Assessment Leadership – It’s Time: How to engage students in the formative assessment cycle
“Fair Isn’t Always Equal” book study by Rick Wormeli.
Giving formative assessments during my 11 years in the math classroom has been a journey. In the beginning of my career I viewed formative assessments as a temperature check of how students were doing along their way to the summative assessment. I gave these formative assessments as that is what we have always done and after grading them I entered the data into the gradebook. The longer I was in the classroom the more I began to question this practice. Why was I giving this formative assessment? How do I, could I or should I use this data? Should I be the only one looking at the formative assessment data or should I include other teachers teaching the same content? Should the students be looking at their own formative assessment data?
Strategies for Implementation
As a district wide math department we started by reading “Fair Isn’t Always Equal” by Rick Wormeli. Over the course of a year all Math Instructional Leaders (from 16 schools) read the book, discussed the ideas, and surveyed our own math departments on why we assign grades to students and the way we gave grades slowly changed. We went from making kids be timely and responsible to how do we make a new structure to help all involved truly understand what students know and don’t know and how we can support them when they do or don’t know.
Working with in the PLC model for many years, and as we began implementing Standards Based Grading (SBG), it was a natural transition to begin talking about formative assessment data with other teachers teaching the same content.

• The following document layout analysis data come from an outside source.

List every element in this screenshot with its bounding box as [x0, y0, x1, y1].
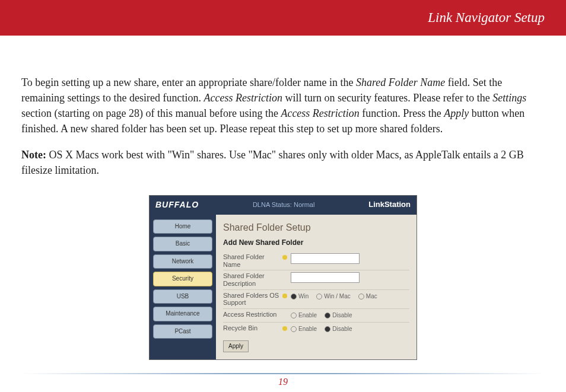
- sidebar-nav: Home Basic Network Security USB Maintena…: [150, 215, 216, 360]
- radio-winmac[interactable]: Win / Mac: [316, 292, 350, 301]
- shared-folder-name-input[interactable]: [291, 253, 360, 264]
- label-shared-folder-name: Shared Folder Name: [223, 253, 282, 268]
- nav-pcast[interactable]: PCast: [153, 324, 212, 339]
- label-recycle-bin: Recycle Bin: [223, 324, 282, 332]
- radio-win[interactable]: Win: [291, 292, 309, 301]
- app-header: BUFFALO DLNA Status: Normal LinkStation: [150, 196, 416, 215]
- radio-ar-disable[interactable]: Disable: [325, 311, 352, 320]
- footer-divider: [21, 373, 545, 374]
- required-dot-icon: [282, 255, 287, 260]
- page-header-banner: Link Navigator Setup: [0, 0, 566, 36]
- main-panel: Shared Folder Setup Add New Shared Folde…: [216, 215, 416, 360]
- paragraph-note: Note: OS X Macs work best with "Win" sha…: [21, 147, 545, 178]
- body-text: To begin setting up a new share, enter a…: [0, 36, 566, 360]
- nav-network[interactable]: Network: [153, 254, 212, 269]
- panel-subtitle: Add New Shared Folder: [223, 238, 409, 248]
- nav-maintenance[interactable]: Maintenance: [153, 307, 212, 321]
- page-title: Link Navigator Setup: [428, 10, 545, 26]
- brand-logo: BUFFALO: [155, 199, 199, 211]
- required-dot-icon: [282, 294, 287, 298]
- label-access-restriction: Access Restriction: [223, 311, 282, 318]
- page-number: 19: [0, 377, 566, 387]
- radio-rb-disable[interactable]: Disable: [325, 325, 352, 334]
- radio-mac[interactable]: Mac: [358, 292, 377, 301]
- nav-usb[interactable]: USB: [153, 289, 212, 304]
- product-name: LinkStation: [368, 199, 411, 211]
- required-dot-icon: [282, 326, 287, 331]
- shared-folder-desc-input[interactable]: [291, 272, 360, 283]
- panel-title: Shared Folder Setup: [223, 221, 409, 234]
- nav-security[interactable]: Security: [153, 272, 212, 286]
- label-os-support: Shared Folders OS Support: [223, 292, 282, 307]
- label-shared-folder-desc: Shared Folder Description: [223, 272, 282, 287]
- dlna-status: DLNA Status: Normal: [253, 200, 315, 210]
- note-label: Note:: [21, 149, 46, 161]
- paragraph-1: To begin setting up a new share, enter a…: [21, 75, 545, 136]
- apply-button[interactable]: Apply: [223, 340, 249, 353]
- radio-ar-enable[interactable]: Enable: [291, 311, 317, 320]
- nav-basic[interactable]: Basic: [153, 237, 212, 251]
- radio-rb-enable[interactable]: Enable: [291, 325, 317, 334]
- embedded-screenshot: BUFFALO DLNA Status: Normal LinkStation …: [21, 195, 545, 361]
- nav-home[interactable]: Home: [153, 219, 212, 234]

We continued our conversations by analyzing the problems for validity and sharing instructional strategies when we saw discrepancies in students learning from one classroom to the next. We knew the work we were doing was improving our instructional decisions, however we still were working extremely hard to get the students to own their learning. As a content based PLC we knew something had to change—students need to be involved in the formative assessment process.
It is imperative to know that as we were improving our practices on formative assessment. We were also tightening our practices on Standards Based Grading (Blog for more information on SBG). When I stepped into the role as assistant principal, SBG was the spring board into helping us re-shape our formative assessment practices. As we were moving forward we felt that we were doing so many things—AFLs, summative and formative assessments, SBG, parent meetings, IEP meetings, homework checks, etc. Implementing SBG was allowing us as educators to give specific feedback to the students immediately on what they knew, what they didn’t know and to what level of proficiency they were performing, however it was wearing teachers out as we continued to try to get it all done. We had already blended our AFL (assessment for Learning) to include essential learning standards and areas for students to track formative and summative information and yet, students were still not taking ownership of their own learning. It then dawned on us. Why were we expecting a different outcome from students when all we were doing was giving them a fancy AFL? That is when we realized we needed to do something different. The great news is different doesn’t have to be radical, it just needs to be purposeful.
Now, in our third year of SBG implementation we have purposefully incorporated formative assessments. Instead of giving students a review packet the day before a summative assessment they receive the form at the beginning of the unit attached to their AFL. As we work through learning tasks students are expected to complete problems aligned to standards on their review. When the review day comes the conversation and actions are purposeful in focusing on what students still need help on. Students mind-sets started to change from “I don’t know how to do anything” to “Can you help me better understand this standard?” More students than ever before were seeking out ways to improve their learning of specific essential standards.
All of the above work was helping students begin to take ownership of their learning based on formative assessment feedback. The last idea we incorporated cemented the importance in the minds of our 9th grade students—the proficiency graph (see right)! I would not have believed another educator if they told me this is what did the trick. The “Proficiency Graph” was a simple template of all of the essential learning standards students were to learn during a particular semester. It also showed the “Bar of Proficiency”. After any formative or summative assessment students added to their graphs. Students finally had a tool that showed them in real time what they knew, what they still needed support in and that their hard work helped them to learn. It didn’t matter if they did not hit the Proficiency Bar right away because they now had a goal to reach that was concrete in their brains!!
We’ve made some revisions along the way. As we’ve work through the challenges, our teachers, administrators, and Content Specialist at our district office have continued support in moving forward with a transition that we believe will better reflect what students have actually learned in our schools and to create student ownership of their learning!!!!
Rebecca Angus: NCSM member and assistant principal at Metro Tech High School in Phoenix, AZ.